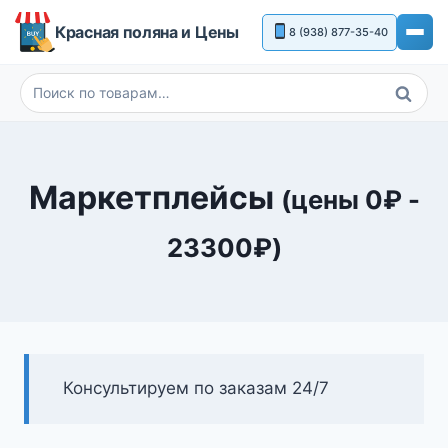
Перейти
Красная поляна и Цены
8 (938) 877-35-40
к
содержимому
Поиск
Искать:
Маркетплейсы
(цены
0
₽
-
23300
₽
)
Консультируем по заказам 24/7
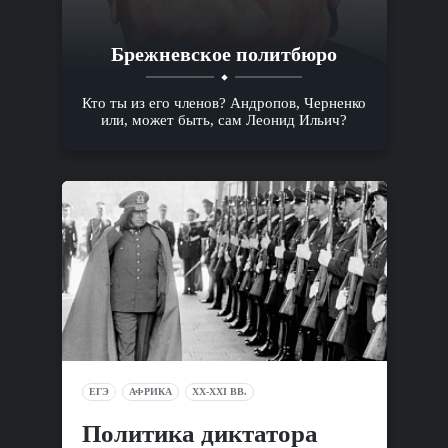
Брежневское политбюро
Кто ты из его членов? Андропов, Черненко
или, может быть, сам Леонид Ильич?
ЕГЭ
АФРИКА
XX-XXI ВВ.
Политика диктатора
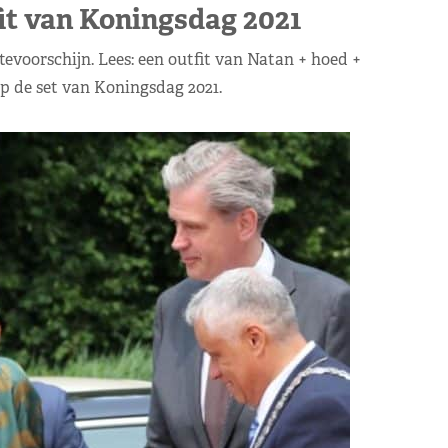
t van Koningsdag 2021
evoorschijn. Lees: een outfit van Natan + hoed +
p de set van Koningsdag 2021.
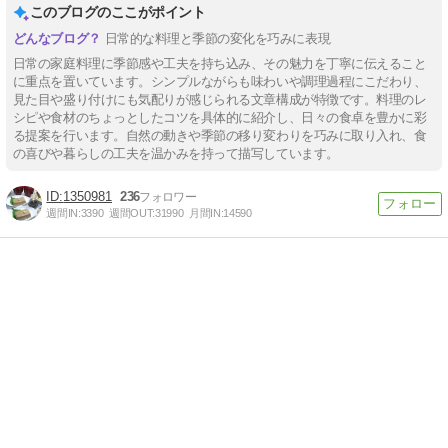
このブログのここがポイント
日常的な料理と季節の変化を巧みに表現
日常の家庭料理に季節感や工夫を持ち込み、その魅力を丁寧に伝えること
に重点を置いています。シンプルながらも味わいや調理過程にこだわり、
見た目や盛り付けにも気配りが感じられる文章構成が特徴です。料理のレ
シピや食材のちょっとしたコツを具体的に紹介し、日々の食卓を豊かに彩
る提案を行います。自然の動きや季節の移り変わりを巧みに取り入れ、食
の喜びや暮らしの工夫を温かみを持って描写しています。
1350981
236
週間IN:
3390
週間OUT:
31990
月間IN:
14590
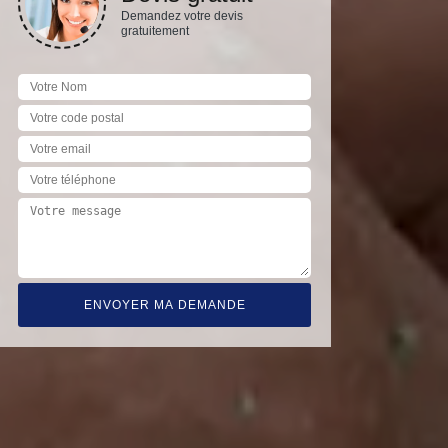
Demandez votre devis
gratuitement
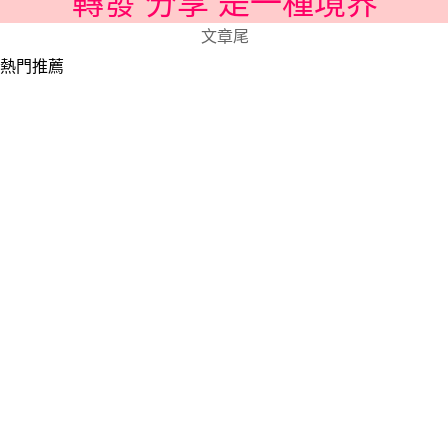
轉發 分享 是一種境界
文章尾
熱門推薦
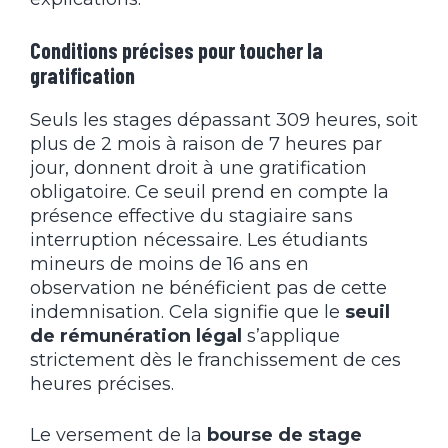
Conditions précises pour toucher la
gratification
Seuls les stages dépassant 309 heures, soit
plus de 2 mois à raison de 7 heures par
jour, donnent droit à une gratification
obligatoire. Ce seuil prend en compte la
présence effective du stagiaire sans
interruption nécessaire. Les étudiants
mineurs de moins de 16 ans en
observation ne bénéficient pas de cette
indemnisation. Cela signifie que le
seuil
de rémunération légal
s’applique
strictement dès le franchissement de ces
heures précises.
Le versement de la
bourse de stage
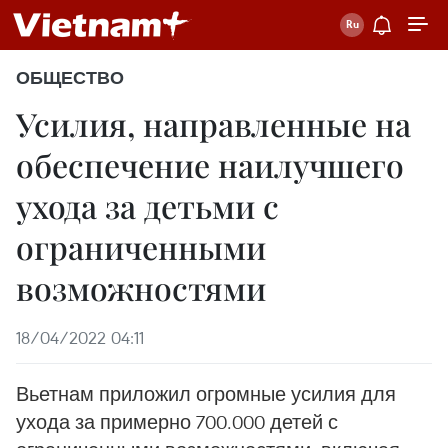
ОБЩЕСТВО
Усилия, направленные на
обеспечение наилучшего
ухода за детьми с
ограниченными
возможностями
18/04/2022 04:11
Вьетнам приложил огромные усилия для
ухода за примерно 700.000 детей с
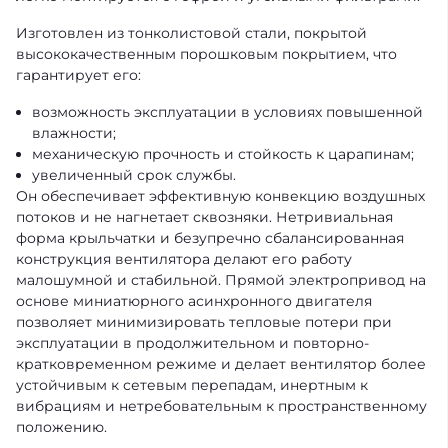
Изготовлен из тонколистовой стали, покрытой
высококачественным порошковым покрытием, что
гарантирует его:
возможность эксплуатации в условиях повышенной
влажности;
механическую прочность и стойкость к царапинам;
увеличенный срок службы.
Он обеспечивает эффективную конвекцию воздушных
потоков и не нагнетает сквозняки. Нетривиальная
форма крыльчатки и безупречно сбалансированная
конструкция вентилятора делают его работу
малошумной и стабильной. Прямой электропривод на
основе миниатюрного асинхронного двигателя
позволяет минимизировать тепловые потери при
эксплуатации в продолжительном и повторно-
кратковременном режиме и делает вентилятор более
устойчивым к сетевым перепадам, инертным к
вибрациям и нетребовательным к пространственному
положению.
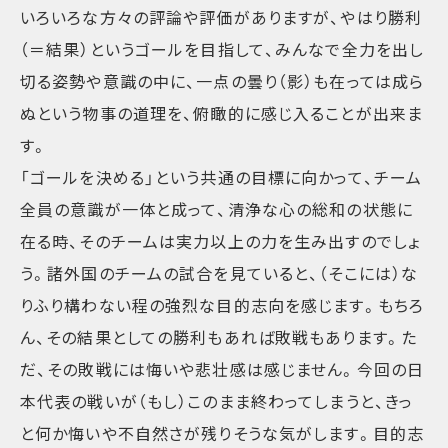
いろいろな方々の評論や評価がありますが、やはり勝利
（＝結果）というゴールを目指して、みんなで全力を出し
切る姿勢や意識の中に、一点の曇り（影）も在っては成ら
ぬという物事の道理を、俯瞰的に感じ入ることが出来ま
す。
「ゴールを決める」という共通の目標に向かって、チーム
全員の意識が一体と成って、清浄な心の総和の状態に
在る時、そのチームは実力以上の力を生み出すのでしょ
う。諸外国のチームの試合を見ていると、（そこには）な
りふり構わない程の強烈な目的志向を感じます。もちろ
ん、その結果としての勝利もあれば敗戦もあります。た
だ、その敗戦には悔いや悲壮感は感じません。今回の日
本代表の戦いが（もし）このまま終わってしまうと、きっ
と何か悔いや不自然さが残りそうな気がします。目的志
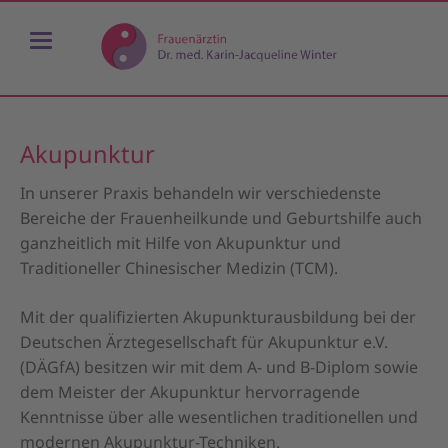
Akupunktur
In unserer Praxis behandeln wir verschiedenste
Bereiche der Frauenheilkunde und Geburtshilfe auch
ganzheitlich mit Hilfe von Akupunktur und
Traditioneller Chinesischer Medizin (TCM).
Mit der qualifizierten Akupunkturausbildung bei der
Deutschen Ärztegesellschaft für Akupunktur e.V.
(DÄGfA) besitzen wir mit dem A- und B-Diplom sowie
dem Meister der Akupunktur hervorragende
Kenntnisse über alle wesentlichen traditionellen und
modernen Akupunktur-Techniken.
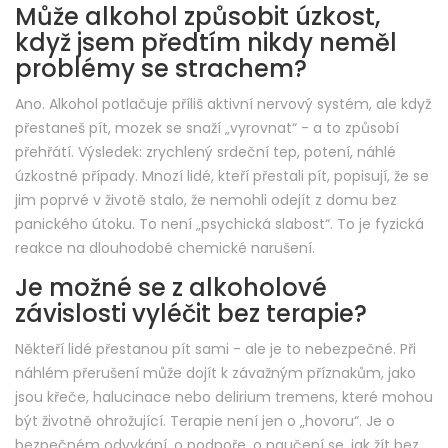
Může alkohol způsobit úzkost,
když jsem předtím nikdy neměl
problémy se strachem?
Ano. Alkohol potlačuje příliš aktivní nervový systém, ale když
přestaneš pít, mozek se snaží „vyrovnat“ - a to způsobí
přehřátí. Výsledek: zrychlený srdeční tep, potení, náhlé
úzkostné případy. Mnozí lidé, kteří přestali pít, popisují, že se
jim poprvé v životě stalo, že nemohli odejít z domu bez
panického útoku. To není „psychická slabost“. To je fyzická
reakce na dlouhodobé chemické narušení.
Je možné se z alkoholové
závislosti vyléčit bez terapie?
Někteří lidé přestanou pít sami - ale je to nebezpečné. Při
náhlém přerušení může dojít k závažným příznakům, jako
jsou křeče, halucinace nebo delirium tremens, které mohou
být životně ohrožující. Terapie není jen o „hovoru“. Je o
bezpečném odvykání, o podpoře, o naučení se, jak žít bez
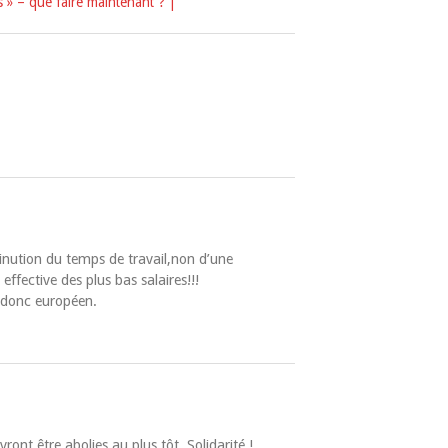
s » – que faire maintenant ? |
nution du temps de travail,non d’une
ffective des plus bas salaires!!!
 donc européen.
ont être abolies au plus tôt. Solidarité !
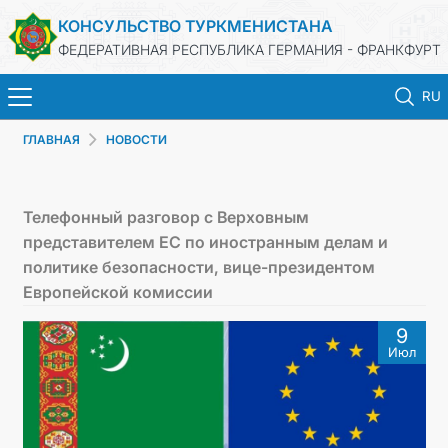
КОНСУЛЬСТВО ТУРКМЕНИСТАНА
ФЕДЕРАТИВНАЯ РЕСПУБЛИКА ГЕРМАНИЯ - ФРАНКФУРТ
RU
ГЛАВНАЯ
НОВОСТИ
ГЛАВНАЯ
НОВОСТИ
Телефонный разговор с Верховным
представителем ЕС по иностранным делам и
МИД
политике безопасности, вице-президентом
Европейской комиссии
КОНСУЛЬСКИЕ УСЛУГИ
9
Июл
ТУРКМЕНИСТАН
КОНТАКТНЫЕ ДАННЫЕ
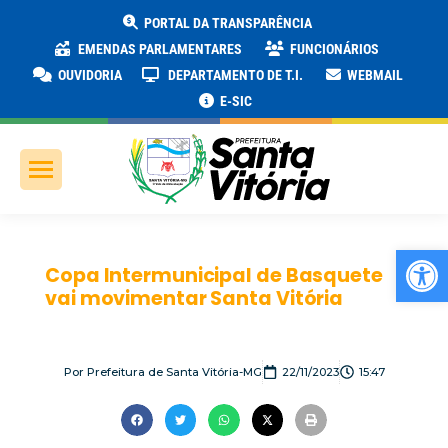
PORTAL DA TRANSPARÊNCIA
EMENDAS PARLAMENTARES
FUNCIONÁRIOS
OUVIDORIA
DEPARTAMENTO DE T.I.
WEBMAIL
E-SIC
Ab
Copa Intermunicipal de Basquete
vai movimentar Santa Vitória
Por
Prefeitura de Santa Vitória-MG
22/11/2023
15:47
══════
(Exercise description) Print the line above containing "Красная поляна и Цены", the line containing "に重点を置いています。シンプルながらも味わいや調理過程にこだわり、", and everything between them, exactly as written. Pictures stay out.

(Answer section)
Красная поляна и Цены
8 (938) 877-35-40
к
содержимому
Поиск
Искать:
Маркетплейсы
(цены
0
₽
-
23300
₽
)
Консультируем по заказам 24/7
Брежневское политбюро
Кто ты из его членов? Андропов, Черненко
или, может быть, сам Леонид Ильич?
ЕГЭ
АФРИКА
XX-XXI ВВ.
Политика диктатора
t van Koningsdag 2021
evoorschijn. Lees: een outfit van Natan + hoed +
p de set van Koningsdag 2021.
このブログのここがポイント
日常的な料理と季節の変化を巧みに表現
日常の家庭料理に季節感や工夫を持ち込み、その魅力を丁寧に伝えること
に重点を置いています。シンプルながらも味わいや調理過程にこだわり、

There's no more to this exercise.